[THE INPUT Boundary: Start]
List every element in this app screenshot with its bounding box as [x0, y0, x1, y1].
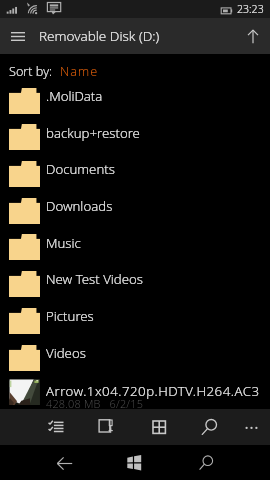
staticText: Sort by: [9, 62, 52, 79]
staticText: Music [46, 234, 81, 252]
button[interactable]: Select [38, 409, 74, 445]
staticText: backup+restore [46, 124, 140, 142]
button[interactable]: Up one level [236, 18, 270, 54]
staticText: Pictures [46, 307, 94, 325]
button[interactable] [0, 379, 270, 416]
staticText: Downloads [46, 197, 113, 215]
button[interactable] [0, 195, 270, 232]
button[interactable]: Search [191, 409, 227, 445]
staticText: 428.08 MB 6/2/15 [46, 396, 144, 411]
staticText: .MoliData [46, 87, 103, 105]
button[interactable]: Back [46, 445, 81, 480]
button[interactable]: Menu [0, 18, 36, 54]
button[interactable]: Sort by: [0, 54, 270, 85]
button[interactable]: Change view [142, 409, 178, 445]
staticText: Videos [46, 344, 86, 362]
staticText: New Test Videos [46, 270, 144, 288]
button[interactable] [0, 122, 270, 159]
button[interactable] [0, 159, 270, 196]
staticText: Documents [46, 160, 115, 178]
button[interactable] [0, 85, 270, 122]
staticText: Arrow.1x04.720p.HDTV.H264.AC3 [46, 382, 260, 400]
button[interactable]: Search [188, 445, 223, 480]
button[interactable]: Start [116, 445, 151, 480]
staticText: Name [60, 62, 99, 79]
button[interactable]: More options [233, 409, 269, 445]
button[interactable] [0, 269, 270, 306]
staticText: Removable Disk (D:) [39, 26, 160, 45]
button[interactable] [0, 342, 270, 379]
button[interactable]: New folder [88, 409, 124, 445]
button[interactable] [0, 305, 270, 342]
staticText: 23:23 [237, 2, 264, 16]
button[interactable] [0, 232, 270, 269]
[THE INPUT Boundary: End]
YOUR GOAL
Your answer must consist of every line from the listing that holds the string "Search".

EXERCISE RESULT
button[interactable]: Search [191, 409, 227, 445]
button[interactable]: Search [188, 445, 223, 480]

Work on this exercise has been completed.